> [What the task requires]
Copy the data precisely, character for character, and leave out every picture.

++++ Information ++++

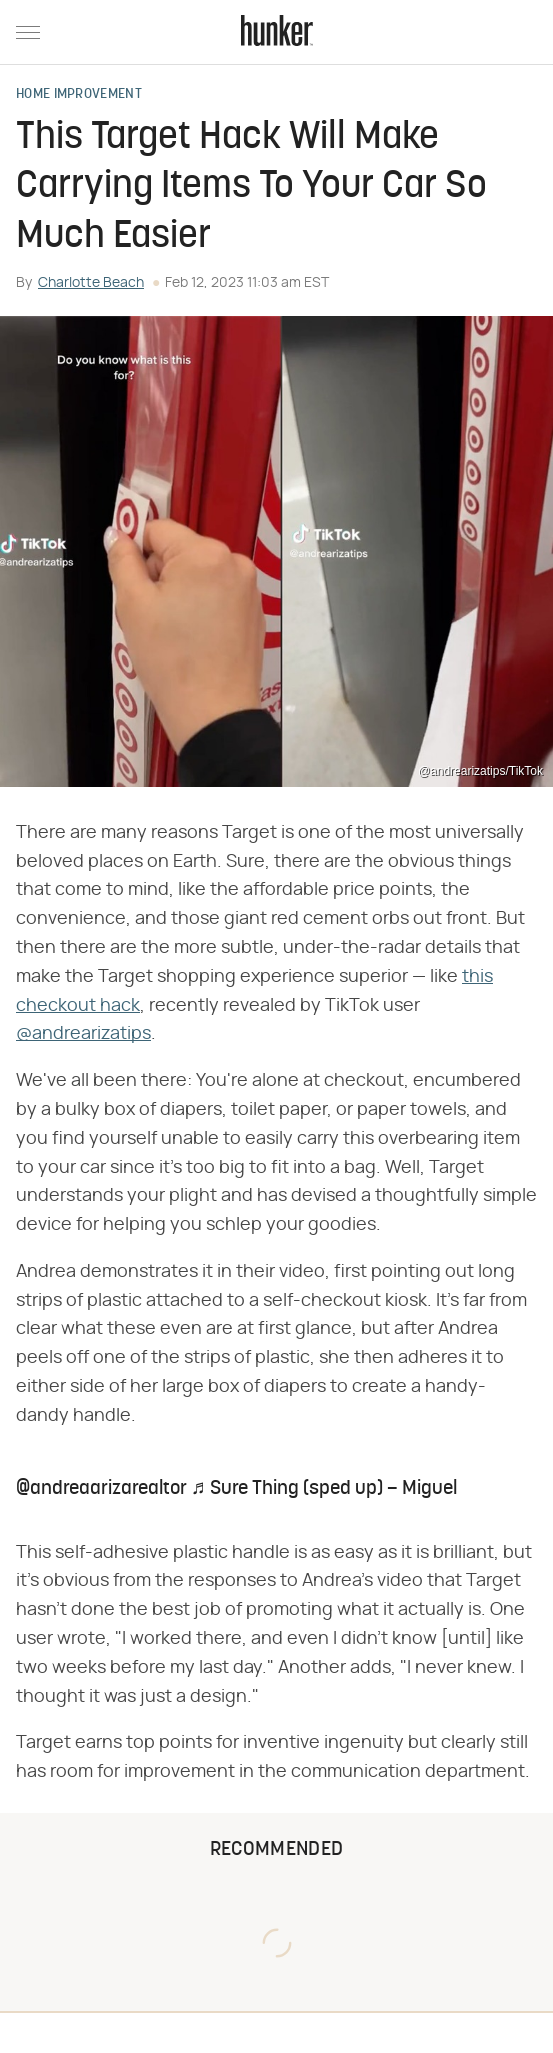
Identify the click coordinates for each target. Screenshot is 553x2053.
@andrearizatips (83, 1034)
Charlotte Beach (91, 283)
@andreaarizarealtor (101, 1489)
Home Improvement (79, 95)
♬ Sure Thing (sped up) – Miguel (324, 1489)
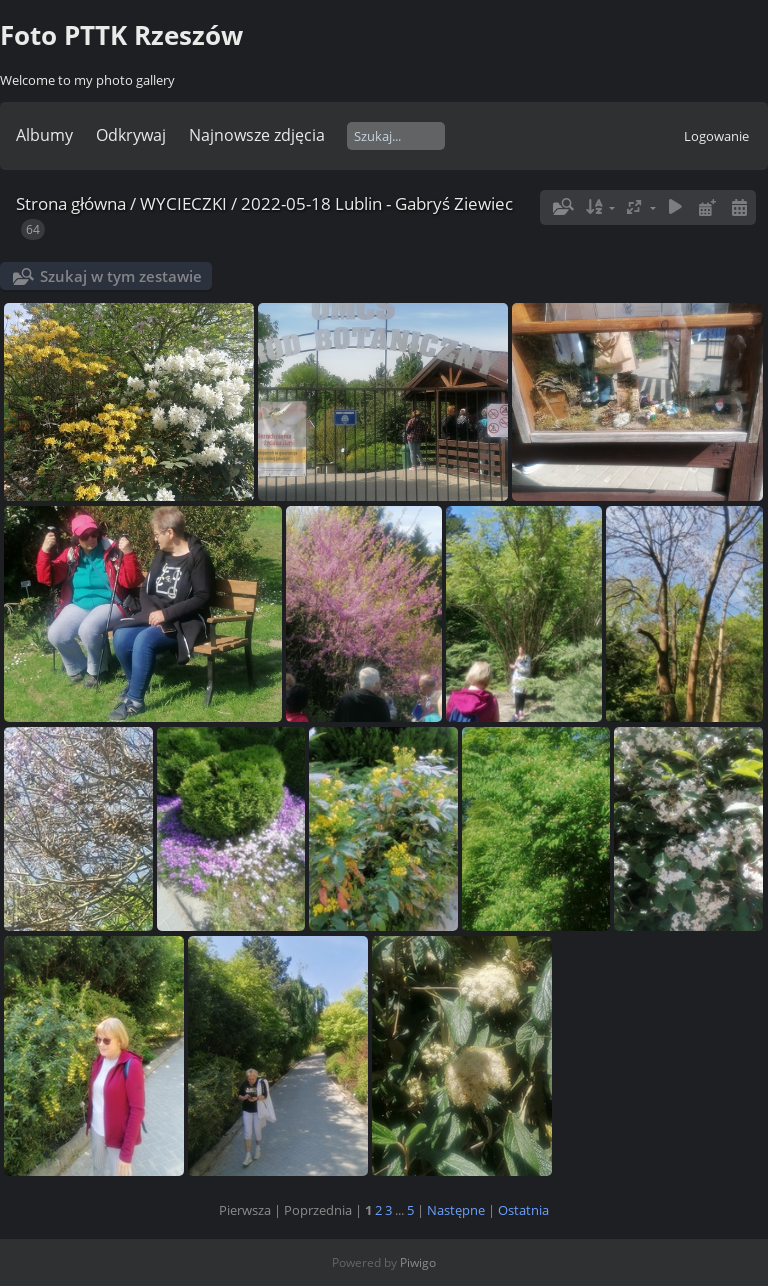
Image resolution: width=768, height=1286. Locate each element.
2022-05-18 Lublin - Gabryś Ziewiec (377, 203)
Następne (456, 1210)
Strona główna (71, 203)
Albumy (44, 135)
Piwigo (418, 1262)
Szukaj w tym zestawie (121, 276)
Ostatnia (523, 1210)
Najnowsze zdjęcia (257, 135)
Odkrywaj (131, 135)
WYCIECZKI (183, 203)
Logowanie (716, 136)
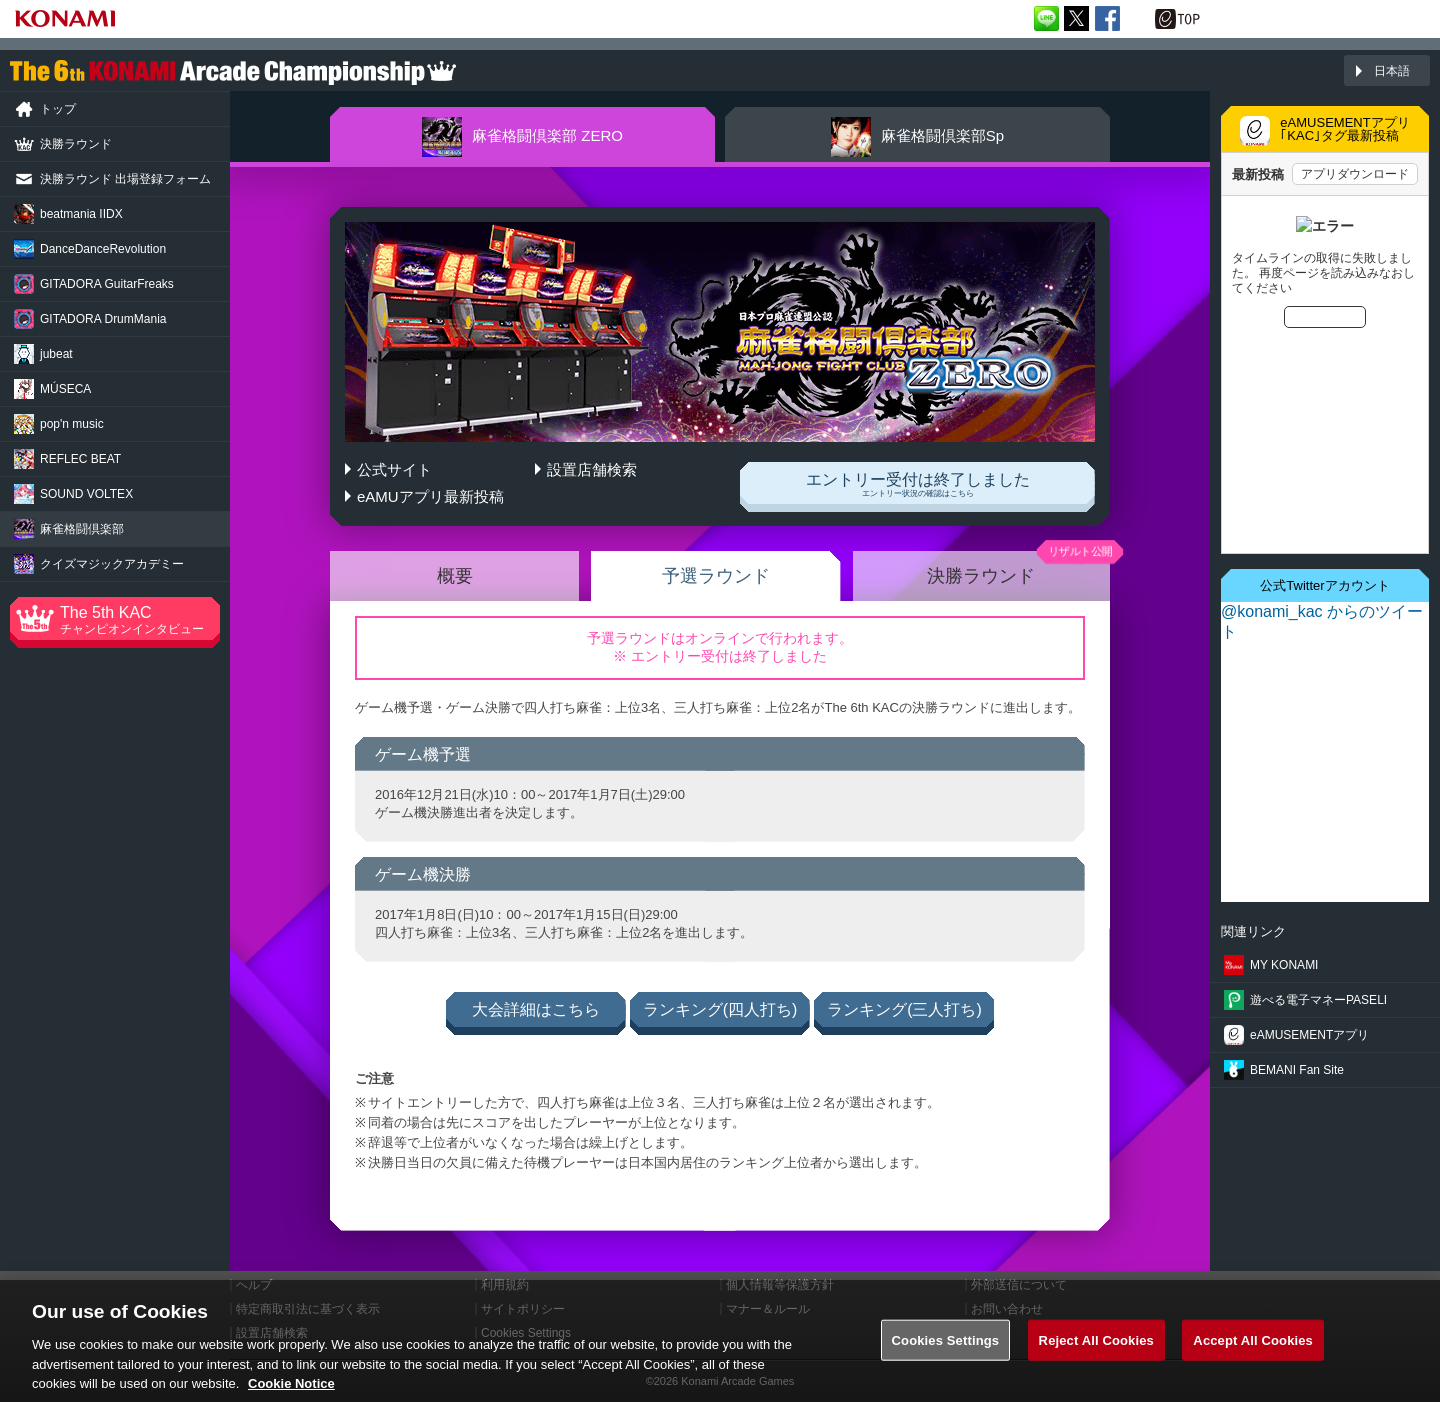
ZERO (522, 137)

++++

> [Exercise answer]
Identify the click coordinates for each target. Screenshot is 553x2053.
@andrearizatips (83, 1034)
Charlotte Beach (91, 283)
@andreaarizarealtor (101, 1489)
Home Improvement (79, 95)
♬ Sure Thing (sped up) – Miguel (324, 1489)
Image resolution: width=768, height=1286. Locate each element.
2022-05-18 Lublin - Gabryś Ziewiec (377, 203)
Następne (456, 1210)
Strona główna (71, 203)
Albumy (44, 135)
Piwigo (418, 1262)
Szukaj w tym zestawie (121, 276)
Ostatnia (523, 1210)
Najnowsze zdjęcia (257, 135)
Odkrywaj (131, 135)
WYCIECZKI (183, 203)
Logowanie (716, 136)
ZERO (522, 137)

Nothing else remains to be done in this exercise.